Sunday, June 21, 2009

What's Wrong With The World, by G. K. Chesterton


After enjoying Chesterton’s collected newspaper columns in Tremendous Trifles, I decided to try another collection of this author’s critical writings, published by the good people at Dover. The back of the book says that the writings in this slim volume were ‘culled from thousands of essays he contributed to newspapers and periodicals over his lifetime’. This doesn’t make sense to me, because the whole book seems entirely cohesive.

There are five parts to the book, each comprising of up to 14 chapters. Each chapter in each section seems to neatly segue into the next, picking up themes and ideas from the previous chapter. So if you’re thinking that this book sounds like a hodge-podge or Chesterton’s writings, think again.

In essence, this is more of Chesterton’s war with the fripperies of modernity. Modern politics, modern thinking on social questions, the primacy of markets over people, fashionable ideologies with no correlation to reality, all are put under Chesterton’s critical lens. The strange effect is to make this adherent to common sense seem almost eccentric.

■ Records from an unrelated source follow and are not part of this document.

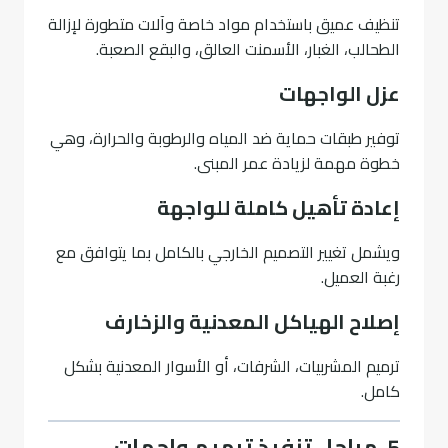
تنظيف عميق باستخدام مواد خاصة وآلات متطورة لإزالة
الطحالب، الغبار، الأسمنت العالق، والبقع الصعبة.
عزل الواجهات
توفير طبقات حماية ضد المياه والرطوبة والحرارة، وهي
خطوة مهمة لزيادة عمر المبنى.
إعادة تأهيل كاملة للواجهة
ويشمل تغيير التصميم الخارجي بالكامل بما يتوافق مع
رغبة العميل.
إصلاح الهياكل المعدنية والزخارف
ترميم المشربيات، الشرفات، أو الأسوار المعدنية بشكل
كامل.
5. مراحل تنفيذ ترميم واجهات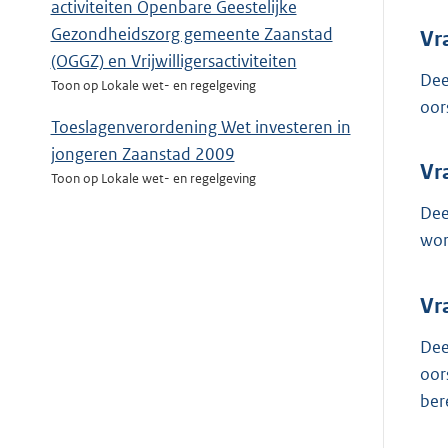
activiteiten Openbare Geestelijke
Gezondheidszorg gemeente Zaanstad
Vr
(OGGZ) en Vrijwilligersactiviteiten
Dee
Toon op Lokale wet- en regelgeving
oor
Toeslagenverordening Wet investeren in
jongeren Zaanstad 2009
Vr
Toon op Lokale wet- en regelgeving
Dee
wor
Vr
Dee
oor
ber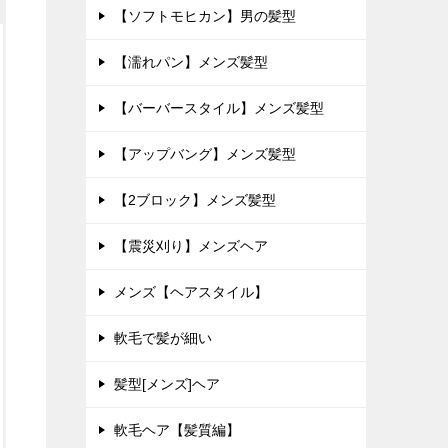
【ソフトモヒカン】男の髪型
【濡れパン】メンズ髪型
【バーバースタイル】メンズ髪型
【アップバング】メンズ髪型
【2ブロック】メンズ髪型
【震災刈り】メンズヘア
メンズ【ヘアスタイル】
軟毛で髪が細い
髪型[メンズ]ヘア
軟毛ヘア【髪質編】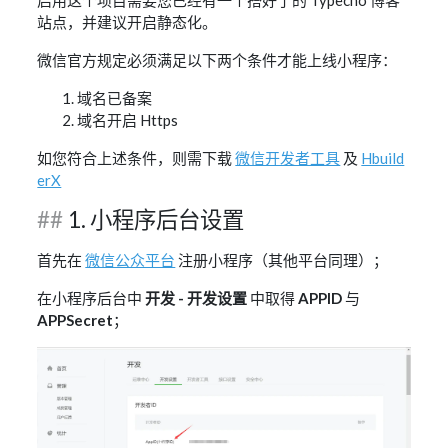
启用这个项目需要您已经有一个搭好了的 Typecho 博客
站点，并建议开启静态化。
微信官方规定必须满足以下两个条件才能上线小程序：
域名已备案
域名开启 Https
如您符合上述条件，则需下载
微信开发者工具
及
Hbuild
erX
1. 小程序后台设置
首先在
微信公众平台
注册小程序（其他平台同理）；
在小程序后台中
开发 - 开发设置
中取得
APPID
与
APPSecret
；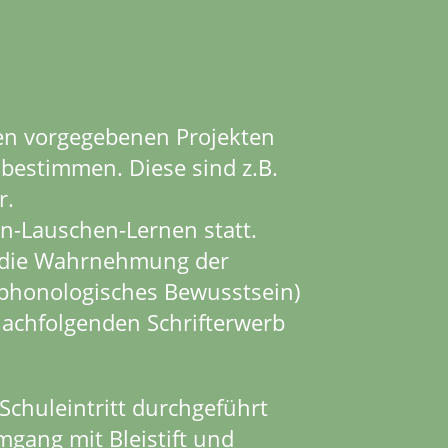
en vorgegebenen Projekten
bestimmen. Diese sind z.B.
r.
n-Lauschen-Lernen statt.
l, die Wahrnehmung der
 phonologisches Bewusstsein)
 nachfolgenden Schrifterwerb
Schuleintritt durchgeführt
mgang mit Bleistift und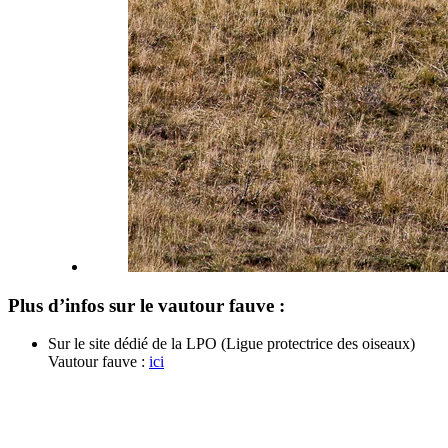
Plus d’infos sur le vautour fauve :
Sur le site dédié de la LPO (Ligue protectrice des oiseaux)
Vautour fauve :
ici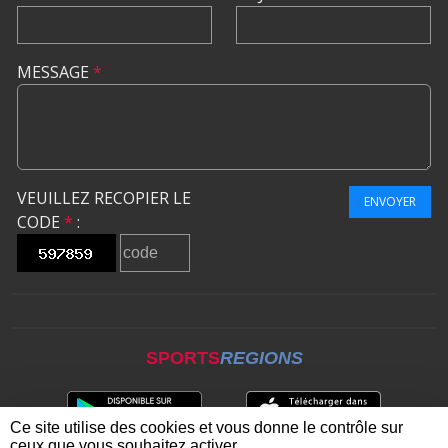
MESSAGE
*
VEUILLEZ RECOPIER LE
ENVOYER
CODE
*
:
SPORTS
REGIONS
Ce site utilise des cookies et vous donne le contrôle sur
ceux que vous souhaitez activer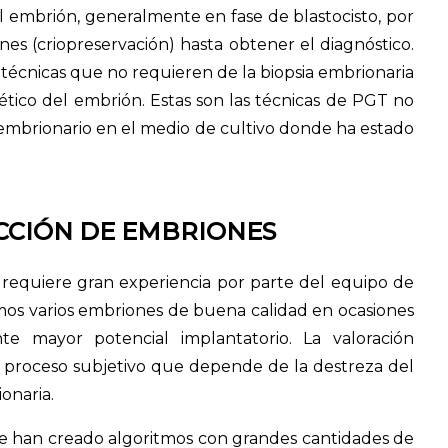
l embrión, generalmente en fase de blastocisto, por
es (criopreservación) hasta obtener el diagnóstico.
écnicas que no requieren de la biopsia embrionaria
tico del embrión. Estas son las técnicas de PGT no
 embrionario en el medio de cultivo donde ha estado
ECCIÓN DE EMBRIONES
requiere gran experiencia por parte del equipo de
os varios embriones de buena calidad en ocasiones
nte mayor potencial implantatorio. La valoración
 proceso subjetivo que depende de la destreza del
onaria.
 se han creado algoritmos con grandes cantidades de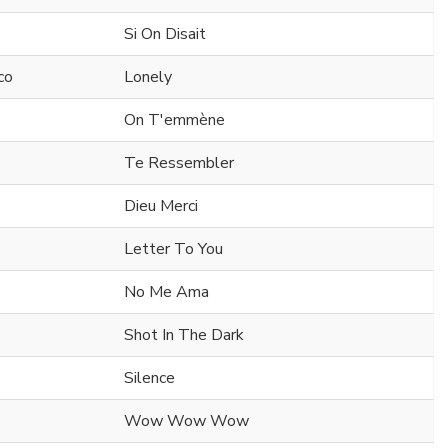
Si On Disait
co
Lonely
On T'emmène
Te Ressembler
Dieu Merci
Letter To You
No Me Ama
Shot In The Dark
Silence
Wow Wow Wow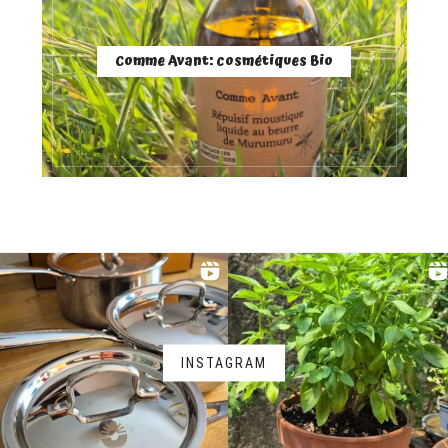
Comme Avant: cosmétiques Bio
INSTAGRAM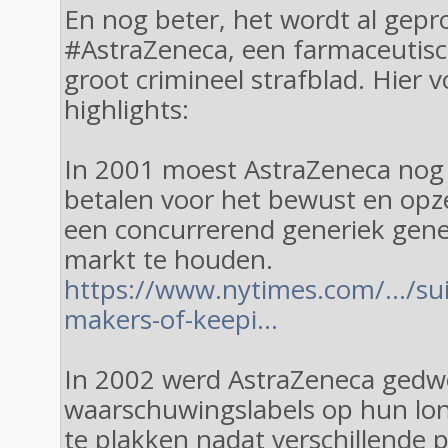
En nog beter, het wordt al gep
#AstraZeneca, een farmaceutisc
groot crimineel strafblad. Hier 
highlights:
In 2001 moest AstraZeneca nog
betalen voor het bewust en opze
een concurrerend generiek gen
markt te houden.
https://www.nytimes.com/…/sui
makers-of-keepi…
In 2002 werd AstraZeneca ged
waarschuwingslabels op hun lo
te plakken nadat verschillende 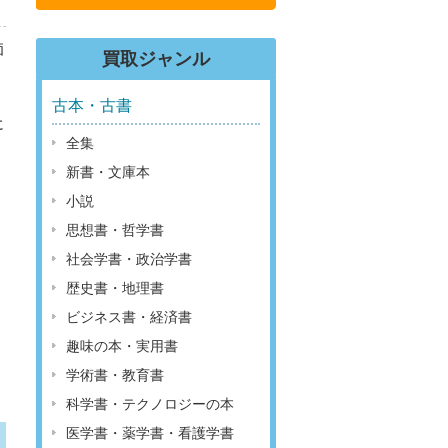
価
買取ジャンル
古本・古書
に
全集
新書・文庫本
小説
思想書・哲学書
社会学書・政治学書
歴史書・地理書
ビジネス書・経済書
趣味の本・実用書
学術書・教育書
科学書・テクノロジーの本
医学書・薬学書・看護学書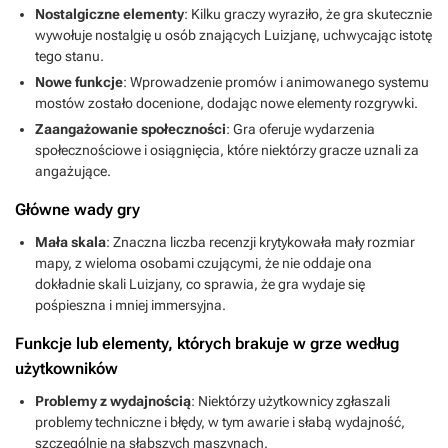
Nostalgiczne elementy
: Kilku graczy wyraziło, że gra skutecznie
wywołuje nostalgię u osób znających Luizjanę, uchwycając istotę
tego stanu.
Nowe funkcje
: Wprowadzenie promów i animowanego systemu
mostów zostało docenione, dodając nowe elementy rozgrywki.
Zaangażowanie społeczności
: Gra oferuje wydarzenia
społecznościowe i osiągnięcia, które niektórzy gracze uznali za
angażujące.
Główne wady gry
Mała skala
: Znaczna liczba recenzji krytykowała mały rozmiar
mapy, z wieloma osobami czującymi, że nie oddaje ona
dokładnie skali Luizjany, co sprawia, że gra wydaje się
pośpieszna i mniej immersyjna.
Funkcje lub elementy, których brakuje w grze według
użytkowników
Problemy z wydajnością
: Niektórzy użytkownicy zgłaszali
problemy techniczne i błędy, w tym awarie i słabą wydajność,
szczególnie na słabszych maszynach.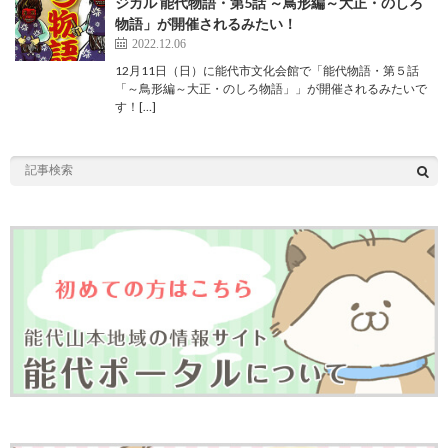
ジカル 能代物語・第5話 ～鳥形編～大正・のしろ
物語」が開催されるみたい！
2022.12.06
12月11日（日）に能代市文化会館で「能代物語・第５話
「～鳥形編～大正・のしろ物語」」が開催されるみたいで
す！[…]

Reading Chesterton today, he does seem quite mad. And yet, he makes arguments that are amazingly relevant to today. For example, Chesterton talks about the demands of modern capitalism putting too much pressure on families (remember this argument being launched when attacking John Howard’s industrial relations reforms?).

Writes Chesterton: ‘For the plain truth to be told pretty sharply to the Tory is this, that If he wants the family to remain, if he wants it to be strong enough to resist the rending forces of our essentially savage commerce, he must make some very big sacrifices and try to equalise property.’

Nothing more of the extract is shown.